The only way any of that can happen is if most of the community agrees to run the software implementing the change. If you know of a way to get more decentralized than that, I'd like to hear about it.
If it takes a vast majority of participants to agree, then not really. It's decentralized, not 100% immutable. Will get harder as it gets larger but at this stage it is good to still have the ability.
At this stage yes. That's why I don't hold ether as being solid enough yet to be a store of value, aside from the fact that it's being inflated at ~25% pa. Needs to go through these teething problems now while that is still the case.
Why would that be different at later stages? Bitcoin grew more centralized with time, not decentralized: The miners with the most powerful equipment also have the most ability to become even more powerful.
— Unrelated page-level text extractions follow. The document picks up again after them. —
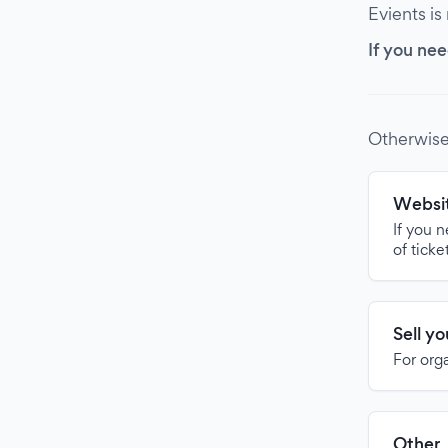
Evients is
If you nee
Otherwise
Websit
If you 
of ticke
Sell y
For org
Other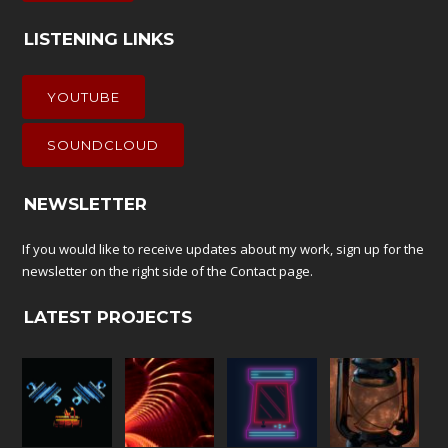
LISTENING LINKS
YOUTUBE
SOUNDCLOUD
NEWSLETTER
If you would like to receive updates about my work, sign up for the
newsletter on the right side of the
Contact
page.
LATEST PROJECTS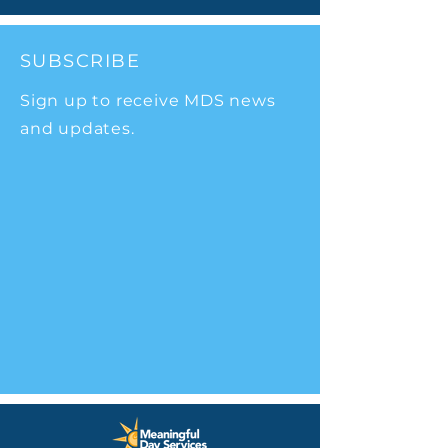
SUBSCRIBE
Sign up to receive MDS news
and updates.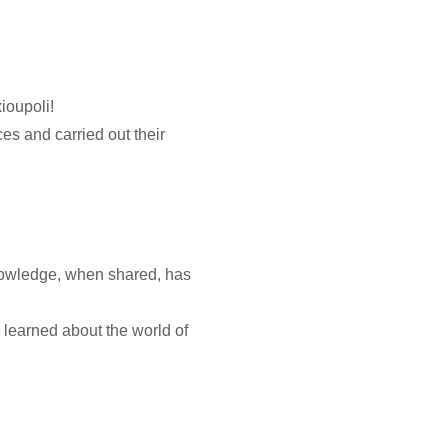
ioupoli!
ces and carried out their
 knowledge, when shared, has
y learned about the world of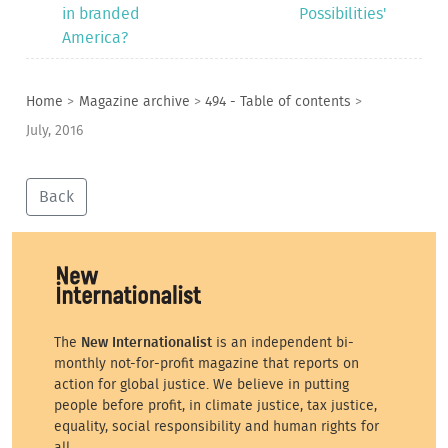
in branded
Possibilities'
America?
Home
>
Magazine archive
>
494 - Table of contents
>
July, 2016
Back
The
New Internationalist
is an independent bi-
monthly not-for-profit magazine that reports on
action for global justice. We believe in putting
people before profit, in climate justice, tax justice,
equality, social responsibility and human rights for
all.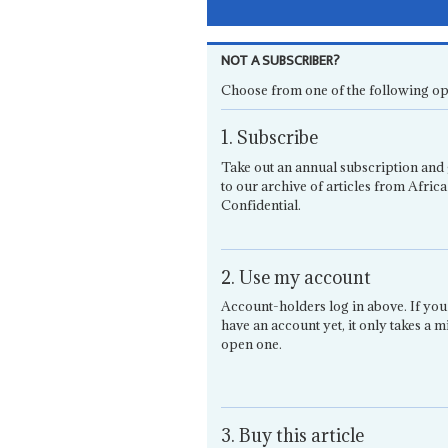
NOT A SUBSCRIBER?
Choose from one of the following op
1. Subscribe
Take out an annual subscription and 
to our archive of articles from Africa
Confidential.
2. Use my account
Account-holders log in above. If you
have an account yet, it only takes a m
open one.
3. Buy this article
It's not that simple. In the end it's what users actually use that matters. Mining on a fork that sees no use would be suicidal. So miners need to follow users, or their investment is for nothing. And users tend to follow developers, at least until there is a contentious fork.
So while there is no clear single party that makes decisions, active developers have the most say.
This is FUD, broadly speaking. The devs have put out a patch for miners which allows them to decide whether or not they wish to fork over these transactions. Centralization is not required for this decision, instead, distributed consensus.
The counterpoint to your statements is simply that consumers need safety with their money. It is no badge of honor to let unsophisticated technical people lose money for some extreme libertarian ideals.
I agree with your points. But the miners who actually have a say, if I am not mistaken, are the big ones and the pool owners. These are just a small fraction of all people running mining software.
A soft fork will undeniably require distributed consensus. It is the number of people with the actual right to vote that may be worrisome.
Perhaps the pool owners should extend their voting rights to their pool contributors, pooling votes as they pool mining shares.
(Disclaimer: I hold a small amount of ETH and participate in a mining pool.)
> This is FUD, broadly speaking. The devs have put out a patch for miners which allows them to decide whether or not they wish to fork over these transactions. Centralization is not required for this decision, instead, distributed consensus.
With all respect Peter, this is not FUD and OP is raising a valid concern. Yes, the miners vote on the patch - but given the infant state of the ecosystem and the large loss incurred, even further controversy or delay in finding a resolution may cause them permanent economic harm; so it would appear that there is little leeway in the choice involved.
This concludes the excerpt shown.